Saturday, December 8, 2018

Waitng For God

Tomorrow we will light the second candle in the Advent wreath. Advent is the season in which we await the inbreaking of God in our world. All that we do this time of year--our decorations and card writings, our gift wrapping and cooking--are ways for us to prepare ourselves and our world for the Christmas miracle. As the December darkness grows deeper, we wait for the Light.
Much of our lives are spent waiting: we wait for the water to boil, the mail to arrive, the page to print, the phone to ring, the baby to arrive, the loved one to return, the heart to heal, the rains to come, the storms to cease…but throughout human history, there has been a waiting of epic proportions: a waiting for God.
The Hebrew people knew a great deal about waiting. They were a people too familiar with exile, and the wait of returning to a homeland. Along with this yearning there was a deeper hunger as they waited for God.
Advent is a season for exiles, rooted in the experience of exile described by the Hebrew people. The people were far from their homeland. The people cried out for a savior to deliver them. The Messiah would light their way home. Advent expresses this yearning to return home to a secure place of peace. Every Advent we are invited to get close to these  ancient people, to hear their cries. Their longing for home reminds us of our own inner places of exile, which also cries for a place of inner peace, which yearn for a Messiah.

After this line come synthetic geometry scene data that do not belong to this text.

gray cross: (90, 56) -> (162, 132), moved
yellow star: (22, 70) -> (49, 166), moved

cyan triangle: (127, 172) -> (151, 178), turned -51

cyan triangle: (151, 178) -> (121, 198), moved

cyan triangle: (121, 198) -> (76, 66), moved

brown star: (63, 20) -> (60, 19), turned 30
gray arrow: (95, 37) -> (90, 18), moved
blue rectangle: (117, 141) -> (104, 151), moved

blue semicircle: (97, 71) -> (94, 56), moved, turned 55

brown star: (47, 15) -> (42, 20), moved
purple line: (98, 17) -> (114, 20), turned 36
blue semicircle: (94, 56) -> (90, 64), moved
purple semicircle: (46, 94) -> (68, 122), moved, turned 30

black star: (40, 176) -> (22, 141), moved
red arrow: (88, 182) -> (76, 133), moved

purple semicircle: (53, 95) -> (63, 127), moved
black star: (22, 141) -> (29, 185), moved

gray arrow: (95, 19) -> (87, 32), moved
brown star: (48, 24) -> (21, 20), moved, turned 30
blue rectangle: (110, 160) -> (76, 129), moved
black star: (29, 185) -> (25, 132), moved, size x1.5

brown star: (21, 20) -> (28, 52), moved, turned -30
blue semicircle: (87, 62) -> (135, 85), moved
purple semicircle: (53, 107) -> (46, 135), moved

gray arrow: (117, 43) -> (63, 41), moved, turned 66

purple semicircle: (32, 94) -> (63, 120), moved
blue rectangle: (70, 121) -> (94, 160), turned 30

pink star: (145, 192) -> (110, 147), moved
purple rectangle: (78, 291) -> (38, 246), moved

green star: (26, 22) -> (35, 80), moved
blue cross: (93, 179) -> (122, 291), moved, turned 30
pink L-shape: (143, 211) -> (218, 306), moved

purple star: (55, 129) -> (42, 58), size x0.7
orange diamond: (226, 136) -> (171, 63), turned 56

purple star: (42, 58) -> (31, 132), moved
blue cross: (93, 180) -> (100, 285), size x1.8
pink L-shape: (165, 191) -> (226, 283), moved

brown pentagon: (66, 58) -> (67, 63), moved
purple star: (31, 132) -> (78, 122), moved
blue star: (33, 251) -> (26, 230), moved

Each of us has our own place of exile. It may be a spiritual or psychological separation, which keeps us from being at home with our true selves. We might be in exile because of who we are, the color of our skin, or who we love. We may be in exile because of our fears, our addictions, or our past wounds.
Where are you experiencing exile? Where are you yearning for home?

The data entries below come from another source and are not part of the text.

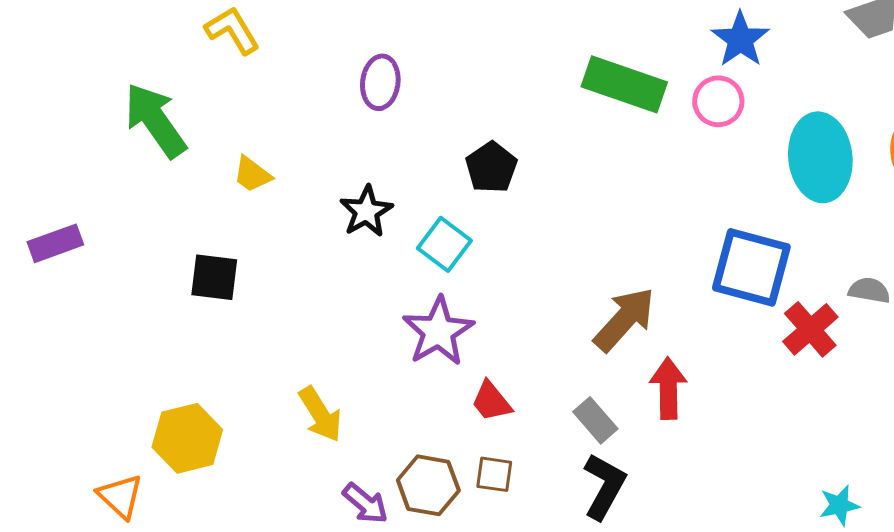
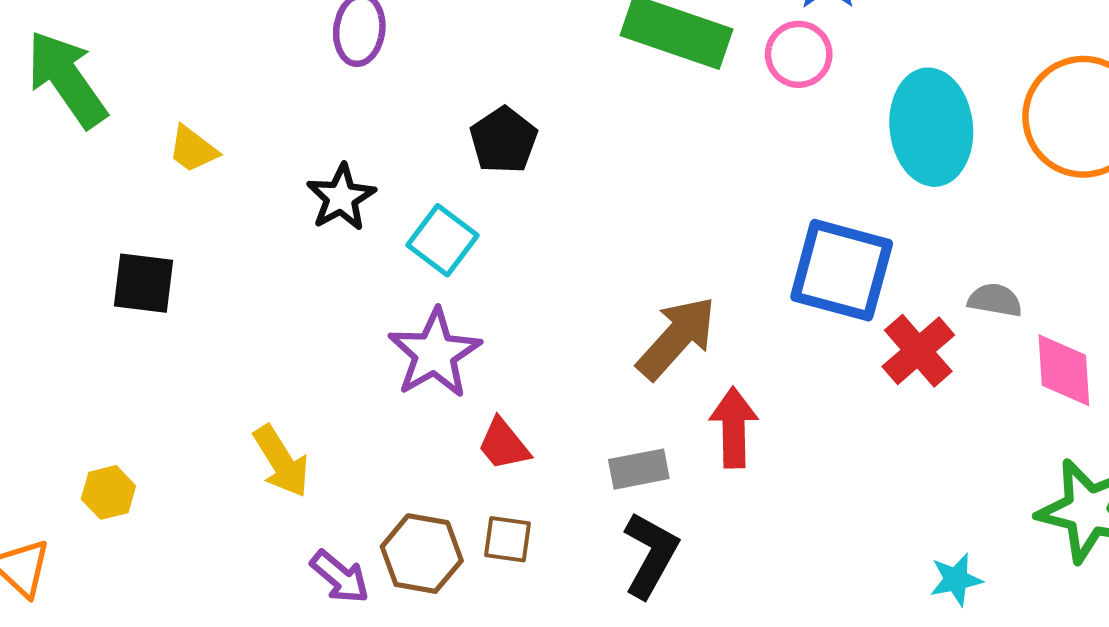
gray rectangle: (595, 420) -> (639, 469), turned -60
yellow hexagon: (187, 438) -> (108, 492), size x0.6

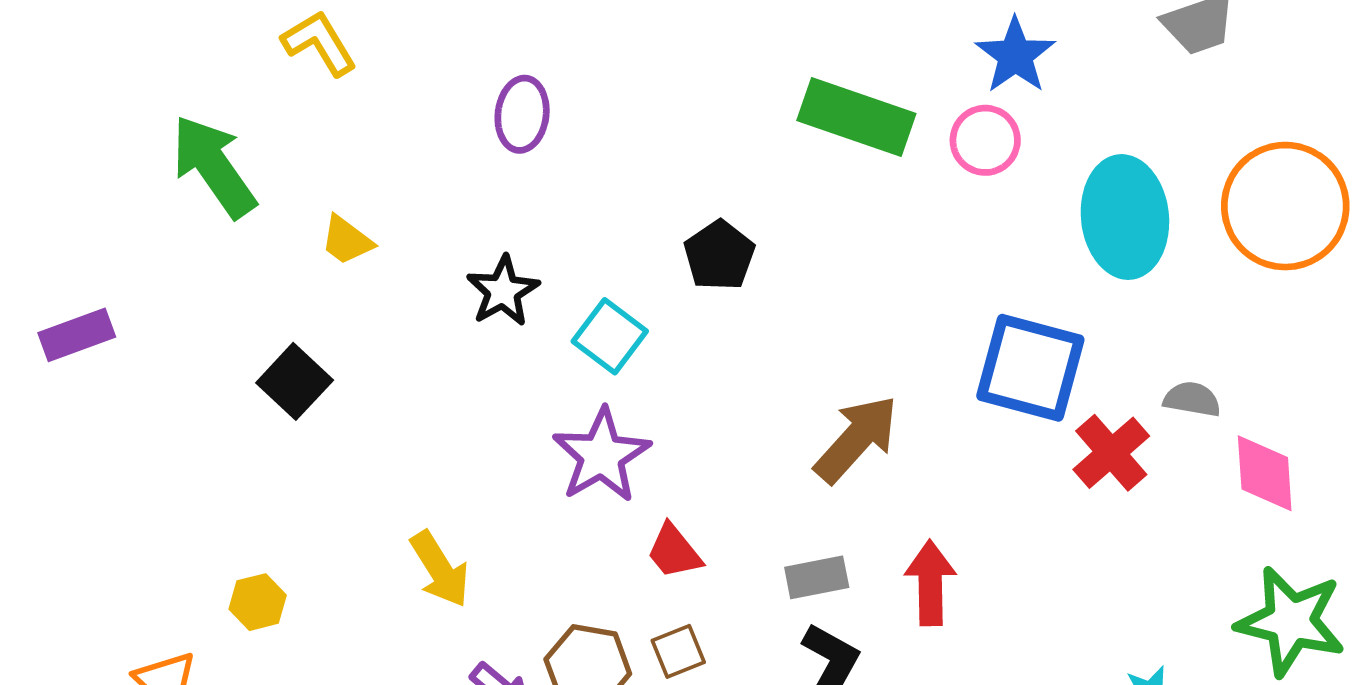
black pentagon: (504, 140) -> (719, 255), moved
black square: (143, 283) -> (295, 381), turned 36
red arrow: (734, 427) -> (930, 583), moved
brown square: (507, 539) -> (678, 651), turned -30

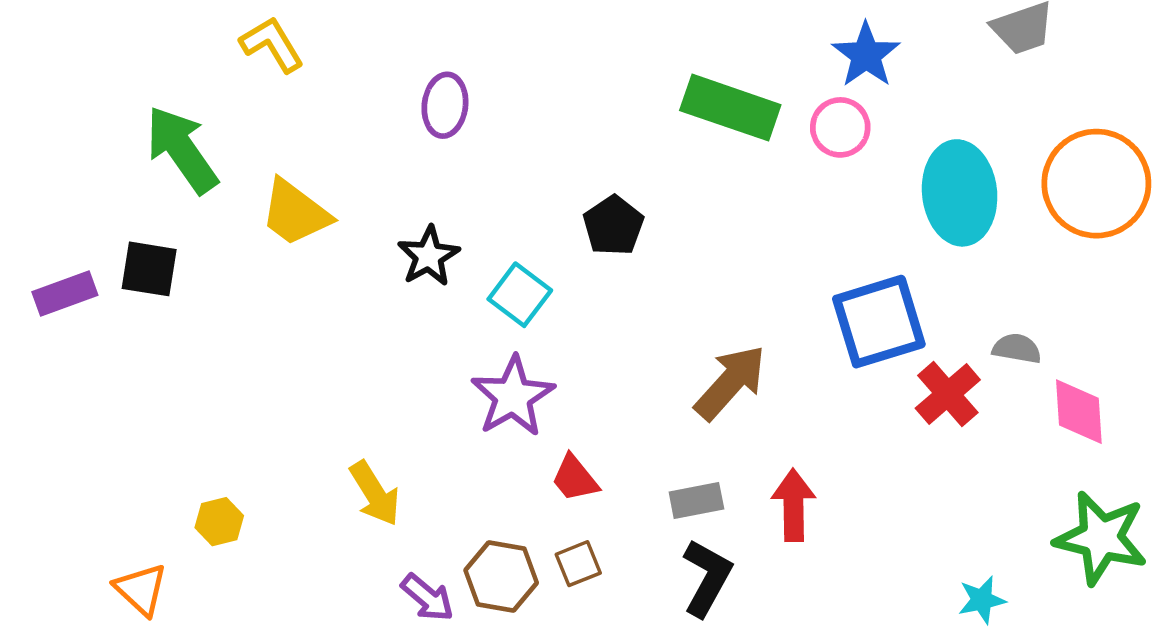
yellow trapezoid: (347, 240) -> (295, 213), size x1.6
blue square: (1030, 368) -> (879, 322), turned -32
black square: (295, 381) -> (149, 269), moved, turned -34

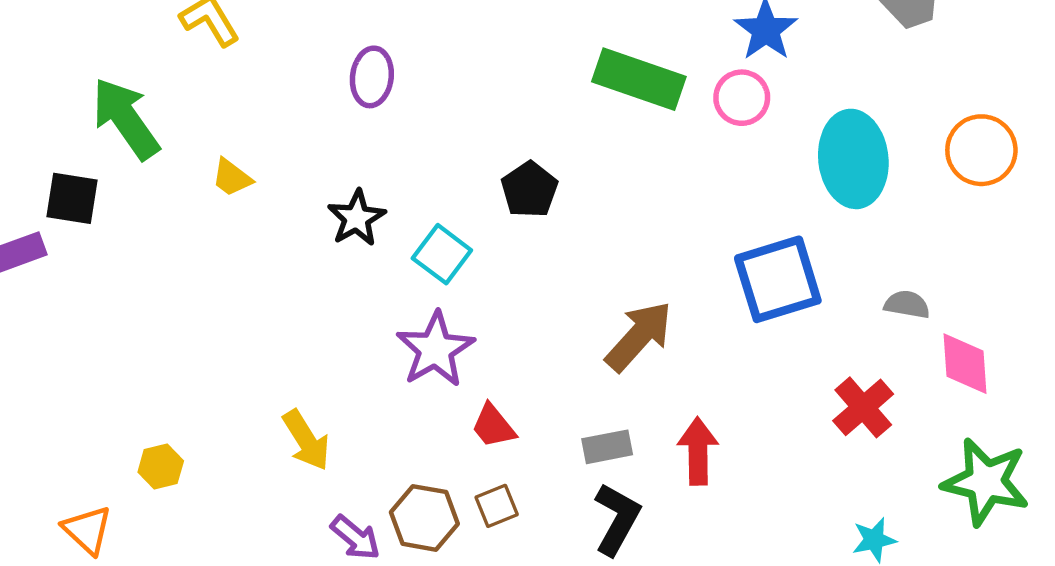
orange circle: (1096, 184) -> (981, 150), size x0.7
yellow trapezoid: (295, 213) -> (232, 178), size x0.6
black square: (149, 269) -> (72, 198), moved
red cross: (948, 394) -> (863, 407), moved

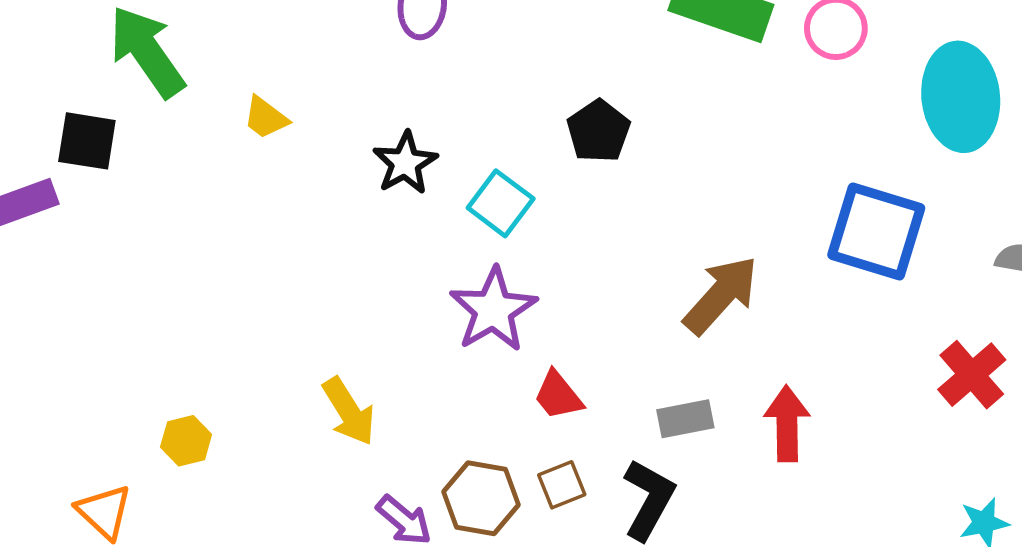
blue square: (778, 279) -> (876, 231), turned 34
black L-shape: (617, 519) -> (649, 499), moved

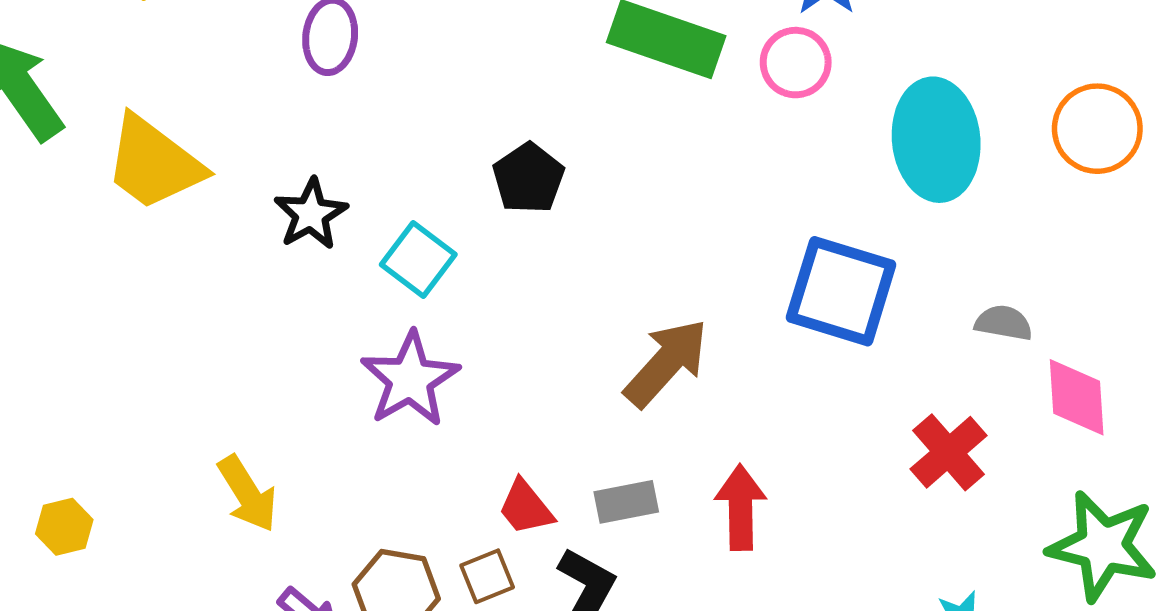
yellow trapezoid: (266, 118) -> (154, 163), size x2.0
red trapezoid: (558, 395) -> (526, 507), moved

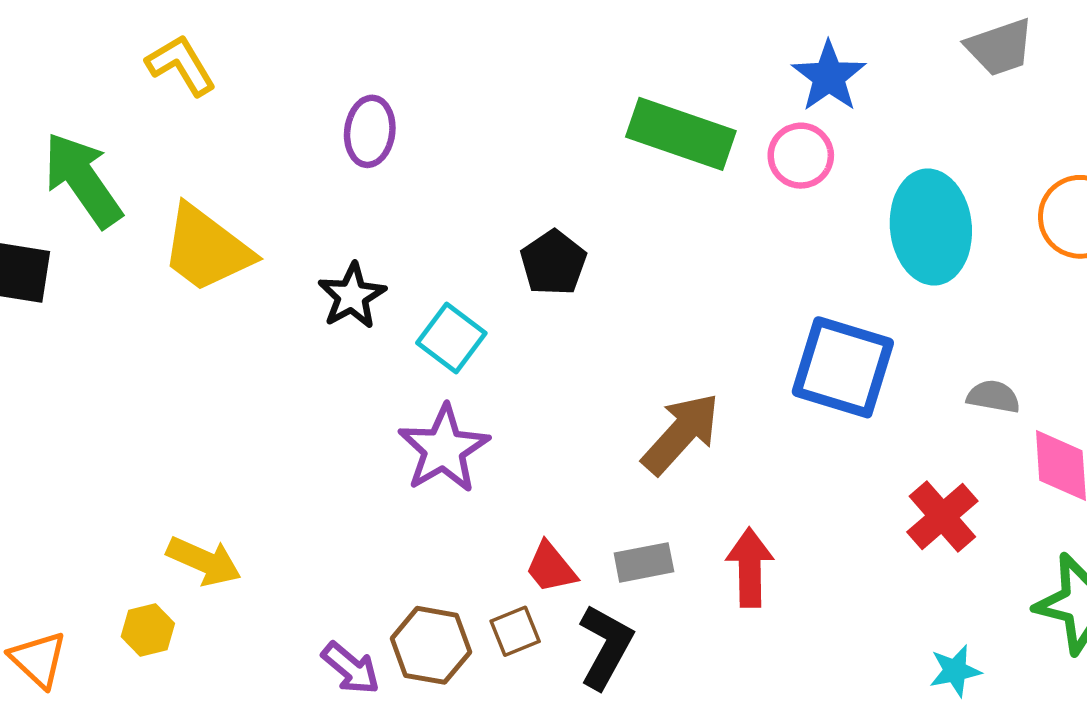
yellow arrow: (247, 494) -> (204, 561), moved, turned -34
yellow hexagon: (64, 527) -> (148, 630), moved

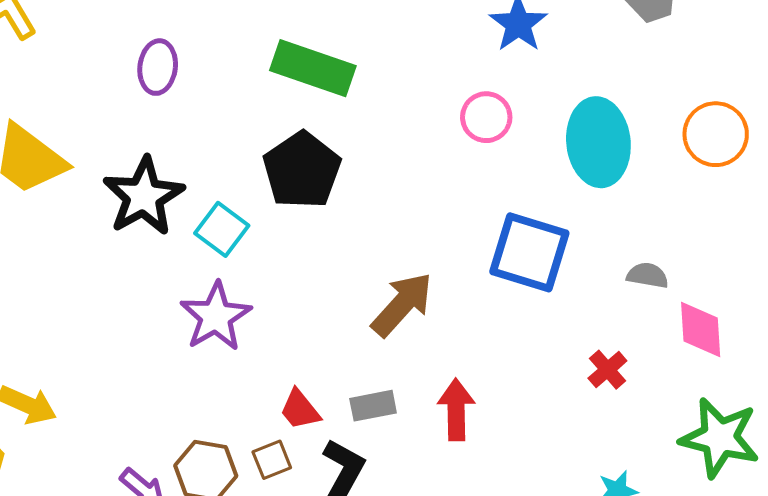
green rectangle: (681, 134) -> (313, 68), moved
pink circle: (801, 156) -> (486, 117), moved
black pentagon: (553, 263) -> (302, 170), size x1.5
black star: (352, 296) -> (144, 196), size x1.5
red cross: (942, 517) -> (607, 370), size x0.7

To us, like the people of Israel, John the Baptist calls: “Prepare the way of the Lord!” The Messiah is coming to those who are exiled and estranged! God will come to loose the bonds of the captives, to restore sight to the blind, to set at liberty those who are oppressed. The One the world hungered for is coming!
But as history showed us, this Messiah came in the most unremarkable way—people for the most part overlooked him. Instead of swooping down from heaven swinging a sword, Emmanuel, God with us, very God of very God, entered the world in the usual way for a human, the most unusual way for a deity: God became one of us.

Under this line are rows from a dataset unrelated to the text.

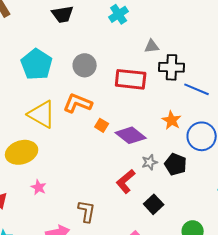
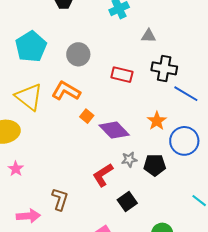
gray triangle: (152, 46) -> (149, 36), moved
red rectangle: (131, 79) -> (122, 75), size x0.7
black pentagon: (176, 164) -> (155, 165), turned -30

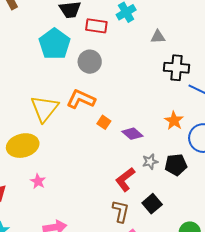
cyan pentagon: (31, 47) -> (54, 44), moved
red rectangle: (122, 75) -> (96, 26), moved
yellow triangle: (29, 97) -> (44, 109), turned 36
purple diamond: (114, 130) -> (132, 134), size x0.7
brown L-shape: (60, 199) -> (121, 211), moved

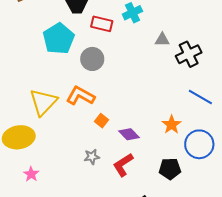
black cross: (177, 68) -> (189, 54), moved, turned -35
gray star: (150, 162) -> (92, 157), moved
red L-shape: (125, 179) -> (123, 165), moved

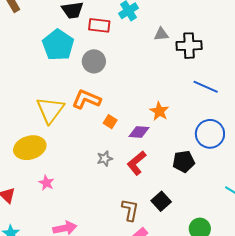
black cross: (189, 54) -> (189, 46), turned 30
orange star: (172, 125) -> (159, 111), moved
purple diamond: (129, 134) -> (139, 132), turned -35

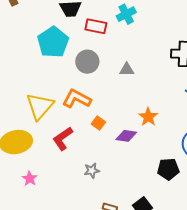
gray triangle: (161, 34) -> (127, 70), moved
gray star: (105, 159) -> (92, 171), moved
red L-shape: (137, 163) -> (63, 139), moved

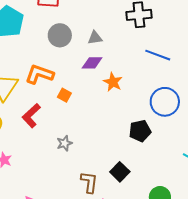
gray circle: (87, 62) -> (60, 35), moved
gray triangle: (127, 70) -> (95, 38), moved
purple diamond: (126, 136) -> (92, 63), moved

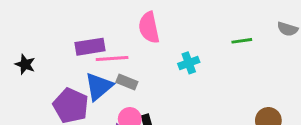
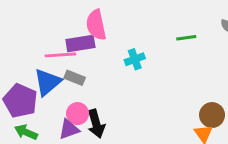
purple rectangle: (90, 47) -> (80, 43), moved

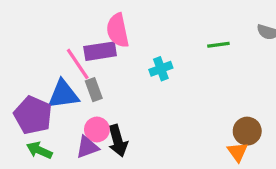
pink line: (60, 55) -> (78, 64), turned 60
gray rectangle: (75, 78) -> (94, 90), turned 48
blue triangle: (47, 82) -> (63, 94), turned 32

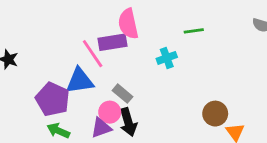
green line: (218, 45) -> (194, 31), moved
gray rectangle: (94, 90) -> (123, 94), moved, turned -30
brown circle: (247, 131) -> (215, 114), moved

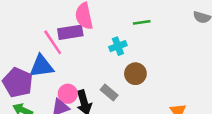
gray rectangle: (123, 94) -> (109, 92), moved
brown circle: (215, 114) -> (135, 74), moved

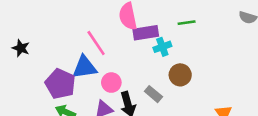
purple rectangle: (70, 32) -> (146, 33), moved
pink circle: (68, 94) -> (111, 83), moved

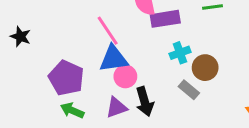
cyan cross: (162, 47) -> (180, 53), moved
blue triangle: (85, 67) -> (114, 59), moved
gray rectangle: (153, 94) -> (189, 90), moved

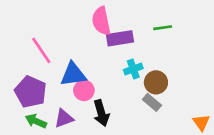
pink line: (108, 31) -> (41, 50), moved
gray rectangle: (189, 90) -> (152, 102), moved
purple triangle: (116, 107) -> (64, 118), moved

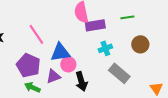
brown circle: (156, 82) -> (140, 44), moved
gray rectangle: (152, 102) -> (119, 73), size x1.5
purple triangle: (64, 118) -> (53, 76), moved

God entered our everyday existence. God became acquainted with our sorrows and our griefs. God didn’t keep an arms length distance from our deepest hurts and hates and fears. Through the incarnation of Jesus Christ, God came as close to us as humanly possible, to share in our exile, and to lead us home.
As you sink into the waiting of Advent, as you become aware of your own places of exile and your own hunger for a home and for God, hold the love of God close to the exiled places of your heart. God offers us light, consolation and comfort for our homelessness. May this Advent be a time of homecoming, a time of joy and enthusiasm as we hear again God’s promises to be with us and to move close to us in love. For God will break into our world once again, and make our exiled state--our homelessness--God’s home.